• "Occasionally, as we discuss designs and possibilities, Nick gets a look in his eyes, like he’s going to have punch physics in the brain. Physics looks back at him like a spoilt four year old teasing a doberman. It’s the best stand off you’ve ever seen." I have seen this look.
    (tags: berg weeknotes )
  • “I guess you could ask people to make recommendations on LinkedIn,” said Scott. Scott and I both work in information technology. “ 'Working with Cynthia was an amazing experience as she always made deadlines and was incredibly prepared for meetings and she is as good as her word when it comes to not dropping a deuce on your floor.'” Marvellous writing, as ever, from Paul Ford.
  • "I’d really like more week-long exercises in fiction delivered to me via Twitter. The problem with other accounts for fictional characters – including, say, The West Wing’s Joshua Lyman and Donna Moss – is that they’re continuous, shapeless roleplay. I want a planned narrative that ends."
  • "It has been interesting to watch the rise of the subsequent discourse on gamification, because to me, the focus on "achievements" and such misses the real power of games: they teach us dynamic system models. The instruments we build at Bloom will each provide a different "physics of information," or game-like rule set that maps the variables from the data the user is viewing (how many followers does my friend have) into a set of rules that govern the behavior and presentation of the data (how big is the dot that represents that friend). Once users learn how these rules work, they can perform the system like they might perform a video game, zooming through structures, using tools, and interacting with the environment. Play is the way humans learn how new environments work. We'll let people play in countless environments built by their own network data and resources." Dingdingding!

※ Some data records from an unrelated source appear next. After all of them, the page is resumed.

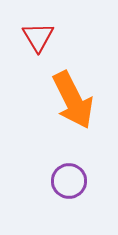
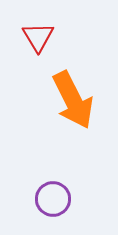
purple circle: moved 16 px left, 18 px down
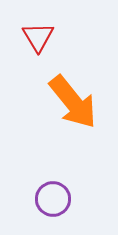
orange arrow: moved 2 px down; rotated 12 degrees counterclockwise
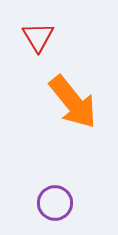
purple circle: moved 2 px right, 4 px down
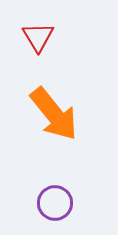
orange arrow: moved 19 px left, 12 px down
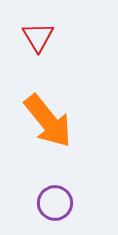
orange arrow: moved 6 px left, 7 px down
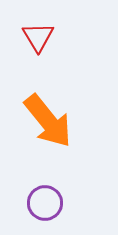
purple circle: moved 10 px left
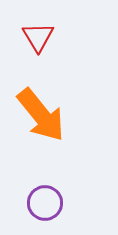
orange arrow: moved 7 px left, 6 px up
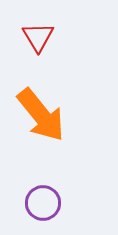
purple circle: moved 2 px left
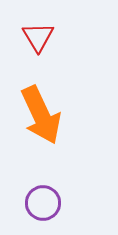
orange arrow: rotated 14 degrees clockwise
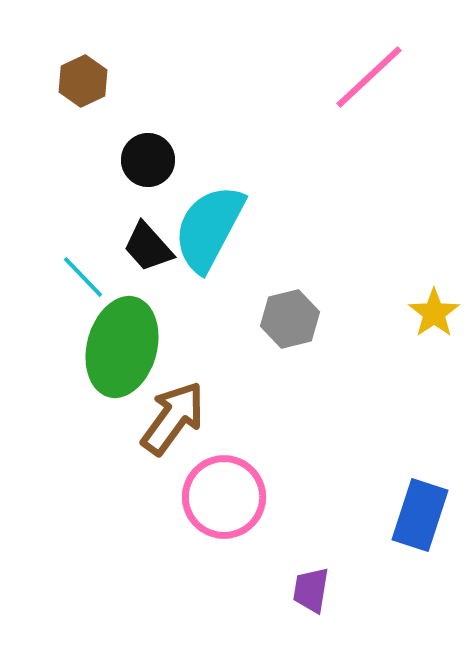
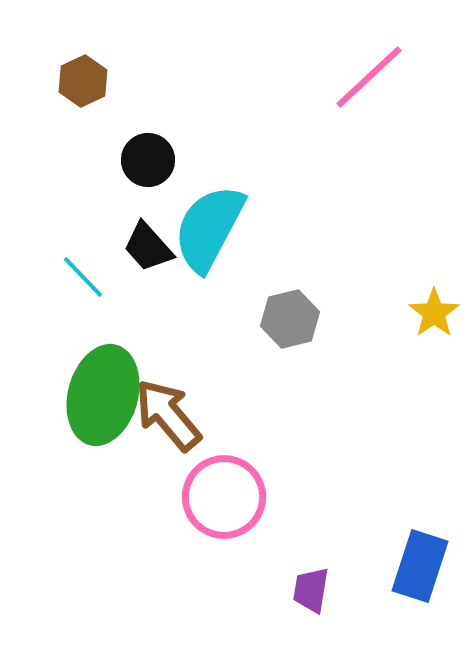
green ellipse: moved 19 px left, 48 px down
brown arrow: moved 5 px left, 3 px up; rotated 76 degrees counterclockwise
blue rectangle: moved 51 px down
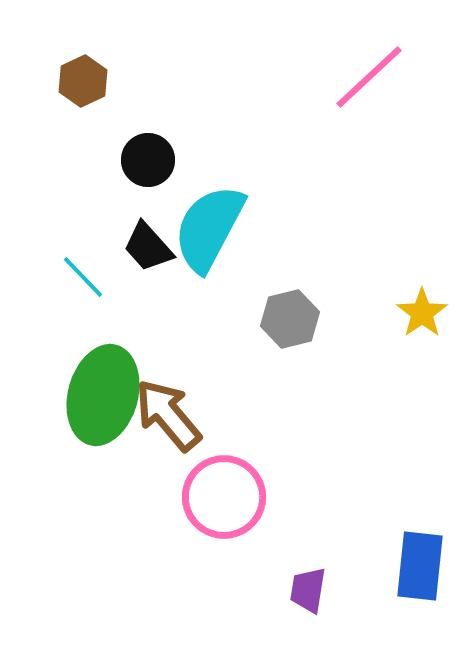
yellow star: moved 12 px left
blue rectangle: rotated 12 degrees counterclockwise
purple trapezoid: moved 3 px left
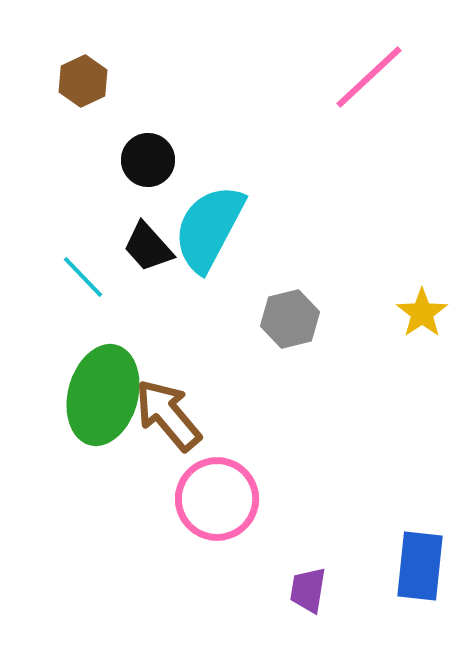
pink circle: moved 7 px left, 2 px down
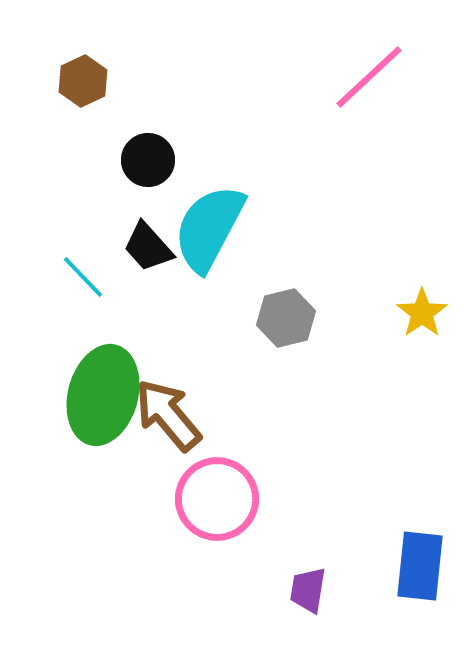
gray hexagon: moved 4 px left, 1 px up
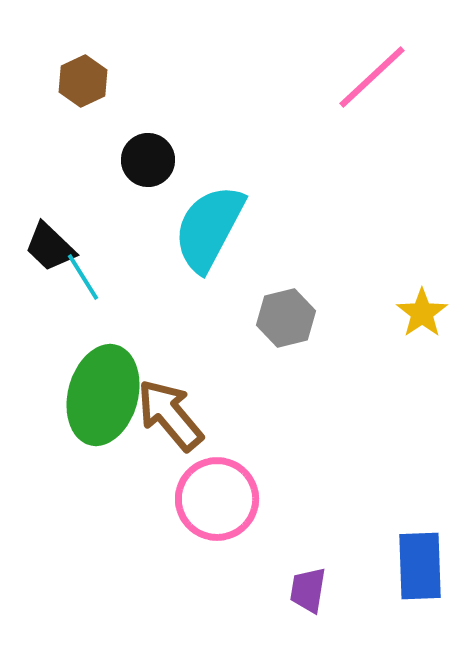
pink line: moved 3 px right
black trapezoid: moved 98 px left; rotated 4 degrees counterclockwise
cyan line: rotated 12 degrees clockwise
brown arrow: moved 2 px right
blue rectangle: rotated 8 degrees counterclockwise
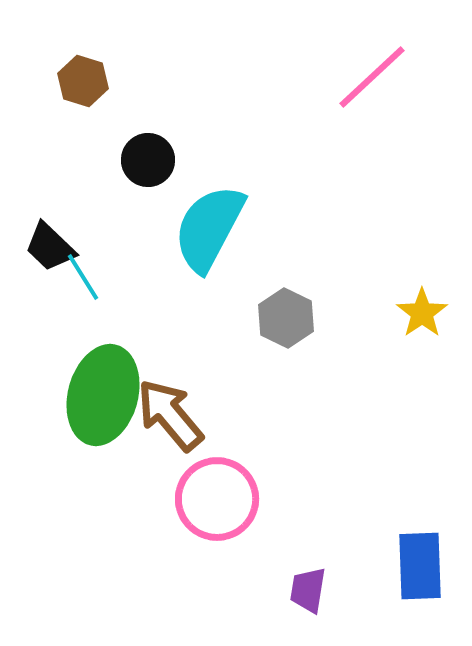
brown hexagon: rotated 18 degrees counterclockwise
gray hexagon: rotated 20 degrees counterclockwise
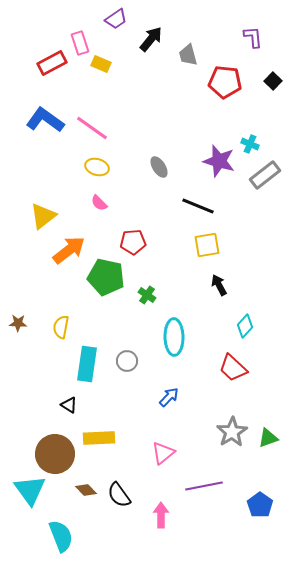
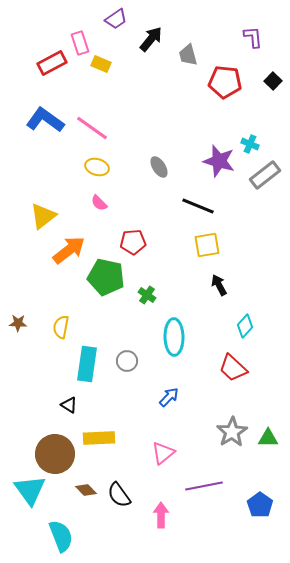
green triangle at (268, 438): rotated 20 degrees clockwise
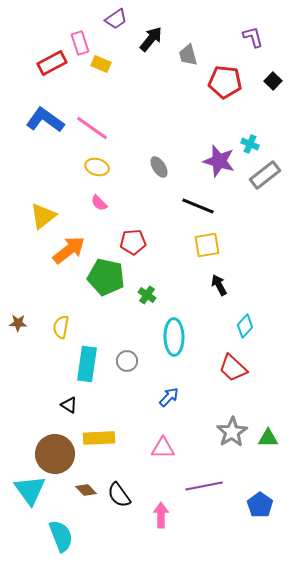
purple L-shape at (253, 37): rotated 10 degrees counterclockwise
pink triangle at (163, 453): moved 5 px up; rotated 40 degrees clockwise
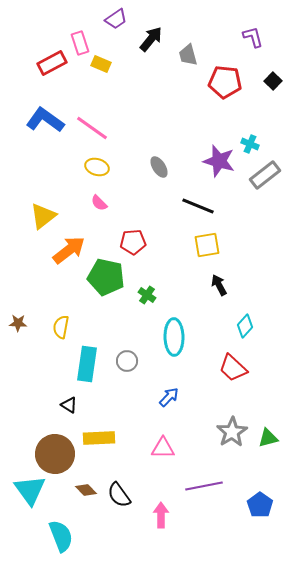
green triangle at (268, 438): rotated 15 degrees counterclockwise
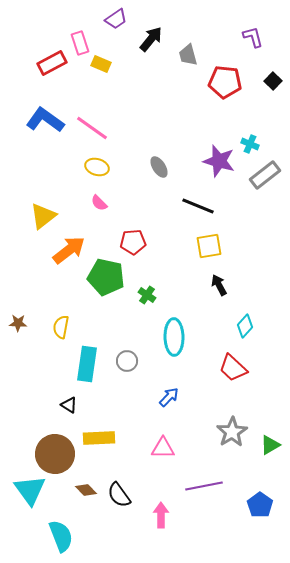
yellow square at (207, 245): moved 2 px right, 1 px down
green triangle at (268, 438): moved 2 px right, 7 px down; rotated 15 degrees counterclockwise
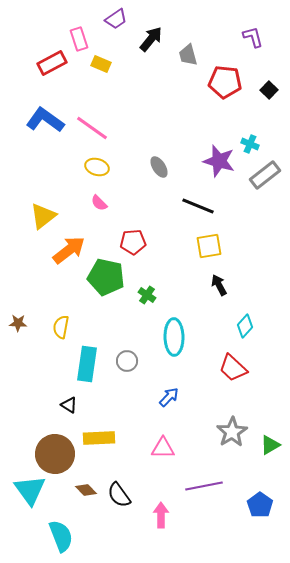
pink rectangle at (80, 43): moved 1 px left, 4 px up
black square at (273, 81): moved 4 px left, 9 px down
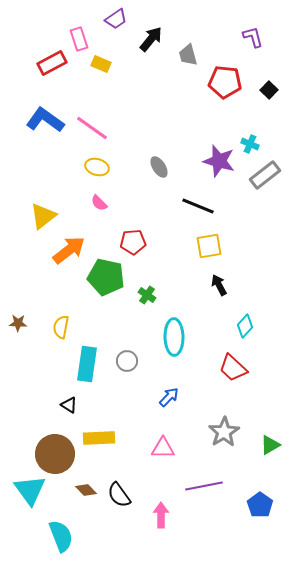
gray star at (232, 432): moved 8 px left
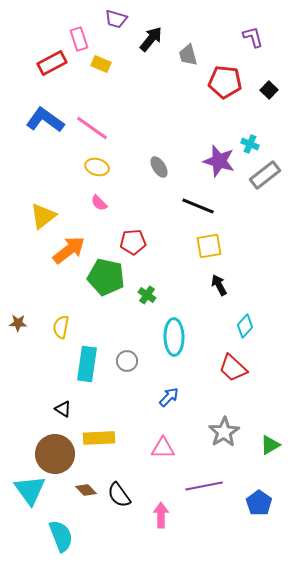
purple trapezoid at (116, 19): rotated 50 degrees clockwise
black triangle at (69, 405): moved 6 px left, 4 px down
blue pentagon at (260, 505): moved 1 px left, 2 px up
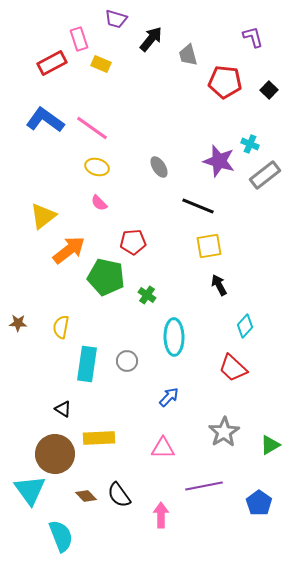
brown diamond at (86, 490): moved 6 px down
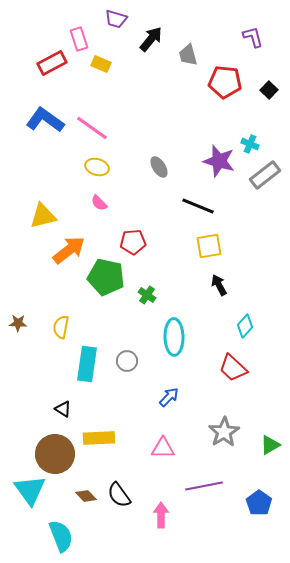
yellow triangle at (43, 216): rotated 24 degrees clockwise
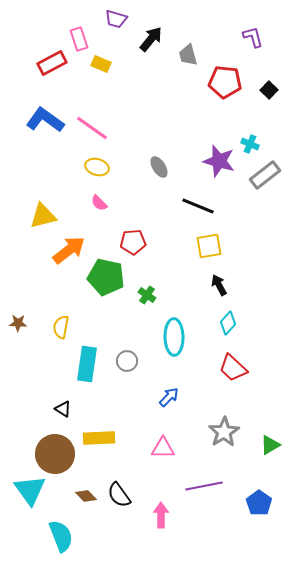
cyan diamond at (245, 326): moved 17 px left, 3 px up
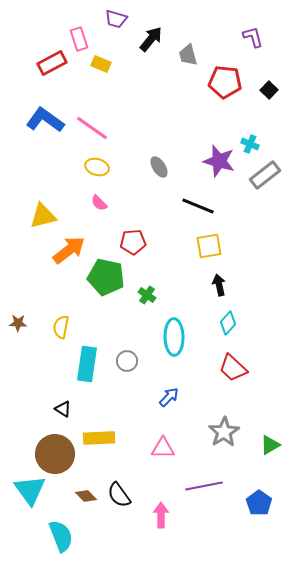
black arrow at (219, 285): rotated 15 degrees clockwise
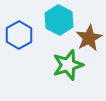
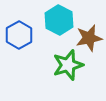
brown star: rotated 16 degrees clockwise
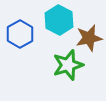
blue hexagon: moved 1 px right, 1 px up
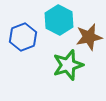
blue hexagon: moved 3 px right, 3 px down; rotated 8 degrees clockwise
brown star: moved 1 px up
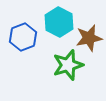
cyan hexagon: moved 2 px down
brown star: moved 1 px down
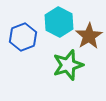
brown star: moved 2 px up; rotated 20 degrees counterclockwise
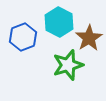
brown star: moved 2 px down
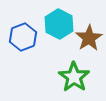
cyan hexagon: moved 2 px down
green star: moved 6 px right, 12 px down; rotated 20 degrees counterclockwise
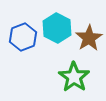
cyan hexagon: moved 2 px left, 4 px down
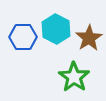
cyan hexagon: moved 1 px left, 1 px down
blue hexagon: rotated 20 degrees clockwise
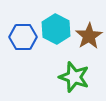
brown star: moved 2 px up
green star: rotated 16 degrees counterclockwise
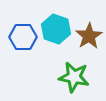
cyan hexagon: rotated 8 degrees counterclockwise
green star: rotated 8 degrees counterclockwise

  • "Games of every hue are mental anchors – lumps of code that occurred at regular intervals in your life that you can hang your memories around. The reason retro gaming has such an appeal is because it provides a direct and unchanging channel to your past self – someone probably very different to the person who struts around with your body hanging off him today. For many (and overall, of course, for me) the skies weren’t only bluer, the grass wasn’t only greener and the world wasn’t only simpler in games of yesterday – so too our memories of our lives while we played them." Gosh, coverdiscs. So many memories.
  • "Design, host and share your own custom maps." Interesting – tile hosting, tile creation.
  • "Sony's statement suggests that it was actually storing sensitive information in plain text format, which defies belief. The only other explanation is that hackers only got access to the hashes and may have compromised a small minority of passwords by running this data through something like a dictionary look-up. However, from the tone of Sony's apology this does not appear to be the case." Good god; they're certainly transmitted as plaintext to PSN – according to the IRC log referenced in this article – so the incompetence required to store them as plaintext is already evident. Appalling.
  • "At a time when the artworld has become a bloated thing like a celebrity based branch of the stock exchange, it is very satisfying to make a real and seriously thoughtful transaction." Tom Phillips' Word Cross is now in a parish church in Kent. Great.
  • "
    hen I finally got around to playing Portal, I was a bit surprised at how much the Internet loved the companion cube. Sure, the cube is pretty great, but in my mind it pales in comparison to the turrets, the real scene-stealers of the game. In fact, they inspired a Veruca Salt-esque covetousness in me. I wanted one. Badly. And, of course, it just wouldn’t be the same if it didn’t talk…" I had forgotten how much I loved the turret dialogue. You monster.
  • "The recent generation of young turks is doubtless having fun with data scrawling but at some point it will pass people by unless there is a purpose or utility to it. They've got the engagement sorted. These things are mostly usable. What they are not is useful.

    That is where people like Few come in. They work in analytics – using data for decision making. They are ideal real-life mentors, solving real life problems. They can point the way to thinking of these apps as tools for whatever outcomes." Max is right – it's a great blog. Good spot.

  • Ooh – a local luthier. My electric is in need of a set-up, so good to know there's someone local who comes recommended.